Research Paper

Presented by Dr John Cavazos, University of Delaware
Until 2010 less than ten systems from the TOP500 contained hardware accelerators. Today more than fifty systems contain hardware accelerators. They account for 35% of the computing capability of all the systems in the TOP500. This trend began with NVIDIA’s CUDA (Compute Unified Device Architecture). With CUDA developers have been able to leverage the computation capabilities of GPUs (Graphic Processing Units).

In 2011, Intel introduced its own accelerator the XeonPhi. The XeonPhi is based on Intel’s Many Integrated Core (MIC) architecture. Following the introduction of the XeonPhi, Open Compute Language (OpenCL) is gaining popularity. While OpenCL is similar to CUDA, it is not restricted to NVIDIA accelerators. It has been implemented by many vendors, including Intel (CPU, GPU, XeonPhi), AMD (APU), NVIDIA (GPU), and Altera (FPGA).

However, both CUDA and OpenCL require expert programmers and important modifications of source code to achieve peak performances. Languages based on compiler directives are easier to use. OpenMP (Open Multi-Processors) is one such example. The same technique is used by OpenACC, a directive based extension for C, C++, and FORTRAN. Whereas OpenMP targets shared-memory systems, OpenACC targets hardware accelerators.
In this paper we present the generation of OpenCL C kernels from OpenACC annotated codes. This kernel generator is one module of our open-source OpenACC Compiler.
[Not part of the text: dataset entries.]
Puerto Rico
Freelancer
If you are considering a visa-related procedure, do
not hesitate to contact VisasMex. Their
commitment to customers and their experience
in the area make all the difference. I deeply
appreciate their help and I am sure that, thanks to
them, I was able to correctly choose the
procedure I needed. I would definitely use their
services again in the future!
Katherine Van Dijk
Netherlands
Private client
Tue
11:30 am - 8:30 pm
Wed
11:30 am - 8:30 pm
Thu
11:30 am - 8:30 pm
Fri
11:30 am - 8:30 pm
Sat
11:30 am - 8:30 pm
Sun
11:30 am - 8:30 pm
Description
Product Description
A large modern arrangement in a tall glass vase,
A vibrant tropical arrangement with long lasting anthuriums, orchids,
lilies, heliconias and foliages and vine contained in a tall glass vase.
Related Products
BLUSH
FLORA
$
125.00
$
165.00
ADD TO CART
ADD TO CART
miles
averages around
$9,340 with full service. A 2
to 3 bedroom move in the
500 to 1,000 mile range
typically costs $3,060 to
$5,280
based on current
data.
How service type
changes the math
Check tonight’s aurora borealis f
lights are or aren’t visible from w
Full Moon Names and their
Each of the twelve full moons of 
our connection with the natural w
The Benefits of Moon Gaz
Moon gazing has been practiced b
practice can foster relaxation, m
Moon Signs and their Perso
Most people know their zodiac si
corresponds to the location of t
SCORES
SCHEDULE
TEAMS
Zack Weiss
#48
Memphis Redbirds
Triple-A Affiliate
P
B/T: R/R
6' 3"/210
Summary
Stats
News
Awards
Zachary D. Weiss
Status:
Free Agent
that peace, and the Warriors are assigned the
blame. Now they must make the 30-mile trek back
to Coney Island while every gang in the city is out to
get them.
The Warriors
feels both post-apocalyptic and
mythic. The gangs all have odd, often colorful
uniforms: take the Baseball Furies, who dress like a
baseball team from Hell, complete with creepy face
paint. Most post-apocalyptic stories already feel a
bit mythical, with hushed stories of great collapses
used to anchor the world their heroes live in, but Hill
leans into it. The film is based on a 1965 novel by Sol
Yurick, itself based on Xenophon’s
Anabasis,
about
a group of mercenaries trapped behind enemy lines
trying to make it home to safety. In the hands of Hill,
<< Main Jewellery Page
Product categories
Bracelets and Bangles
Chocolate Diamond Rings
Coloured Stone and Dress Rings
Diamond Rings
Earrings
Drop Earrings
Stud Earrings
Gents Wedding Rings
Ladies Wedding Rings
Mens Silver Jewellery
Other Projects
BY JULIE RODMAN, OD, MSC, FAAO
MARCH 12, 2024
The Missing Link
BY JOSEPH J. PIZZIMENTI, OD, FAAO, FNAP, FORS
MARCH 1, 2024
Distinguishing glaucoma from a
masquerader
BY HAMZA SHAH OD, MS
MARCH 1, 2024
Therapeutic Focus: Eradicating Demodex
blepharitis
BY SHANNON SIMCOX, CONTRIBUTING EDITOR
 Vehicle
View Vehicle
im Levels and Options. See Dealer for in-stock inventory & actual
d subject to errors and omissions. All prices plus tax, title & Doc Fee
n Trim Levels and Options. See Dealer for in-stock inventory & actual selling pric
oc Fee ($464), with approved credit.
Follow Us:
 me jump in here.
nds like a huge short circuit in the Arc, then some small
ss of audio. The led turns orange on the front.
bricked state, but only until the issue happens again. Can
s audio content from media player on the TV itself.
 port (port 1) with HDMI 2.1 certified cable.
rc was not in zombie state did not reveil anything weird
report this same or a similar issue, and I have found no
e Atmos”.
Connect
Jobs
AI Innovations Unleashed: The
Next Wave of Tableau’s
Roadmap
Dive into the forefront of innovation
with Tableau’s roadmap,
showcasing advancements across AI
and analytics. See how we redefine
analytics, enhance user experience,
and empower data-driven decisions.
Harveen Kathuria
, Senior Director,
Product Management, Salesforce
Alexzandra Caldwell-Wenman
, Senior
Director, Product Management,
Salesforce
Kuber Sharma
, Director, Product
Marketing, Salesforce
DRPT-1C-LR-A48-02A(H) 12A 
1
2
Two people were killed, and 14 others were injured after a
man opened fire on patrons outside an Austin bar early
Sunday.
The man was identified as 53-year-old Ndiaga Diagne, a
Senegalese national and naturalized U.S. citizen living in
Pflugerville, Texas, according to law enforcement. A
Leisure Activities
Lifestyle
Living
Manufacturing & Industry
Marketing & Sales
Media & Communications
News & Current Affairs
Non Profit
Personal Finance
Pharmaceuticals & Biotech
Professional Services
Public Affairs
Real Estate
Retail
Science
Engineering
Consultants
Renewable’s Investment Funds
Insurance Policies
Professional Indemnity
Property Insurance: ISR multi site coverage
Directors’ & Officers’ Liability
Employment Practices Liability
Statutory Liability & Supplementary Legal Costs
We
developed it using ROSE, a source-to-source compiler. First, we will look at both OpenACC and OpenCL execution models. Next, we will present our method which leverages the inexact mapping of OpenACC to OpenCL to generate multiple kernels. In our experiments, we generated OpenCL C kernels for some linear algebra computations. We will
execute these kernels on different accelerators and discuss the performances of different generated kernels over different accelerators.